Questions: State Transformations and Similarity Transformations

5 questions to test your understanding

Score: 0 / 5
Question 1 Multiple Choice

A control engineer has a state-space system that is unstable (A has eigenvalues with positive real parts). She applies a similarity transformation x̄ = Tx, obtaining Ā = TAT⁻¹. Is the transformed system stable?

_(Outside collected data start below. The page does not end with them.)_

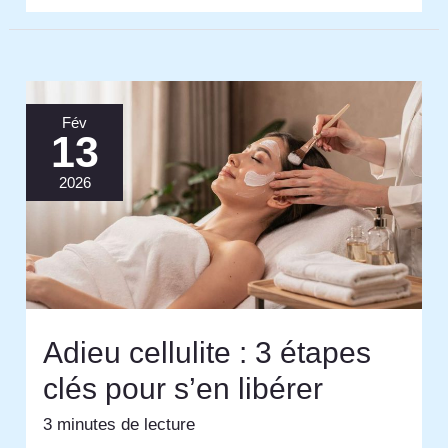
Fév
13
2026
Adieu cellulite : 3 étapes
clés pour s’en libérer
3 minutes de lecture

AYes — the transformation T can be chosen to place the eigenvalues of Ā in the left half-plane, stabilizing the system
BIt depends — orthogonal transformations preserve eigenvalues, but other choices of T may alter them
CNo — if the original system is unstable, any similarity transformation leaves it unstable
DYes — transforming to diagonal form always produces a stable system because the modes decouple
Question 2 Multiple Choice

Which of the following changes under a similarity transformation x̄ = Tx of a state-space system?

AThe eigenvalues of the system matrix A
BThe transfer function H(s) = C(sI − A)⁻¹B
CThe controllability and observability of the system
DThe specific numerical entries of the A, B, and C matrices
Question 3 True / False

Two state-space representations of the same system related by a similarity transformation x̄ = Tx will have identical transfer functions.

TTrue
FFalse
Question 4 True / False

Diagonalizing the system matrix A via a similarity transformation changes the poles of the system to the eigenvalues of the new diagonal matrix Λ, which may differ from the original poles.

TTrue
FFalse
Question 5 Short Answer

In the similarity transformation, the input matrix transforms as B̄ = TB but the output matrix transforms as C̄ = CT⁻¹. Why are these asymmetric — why not C̄ = TC?

Think about your answer, then reveal below.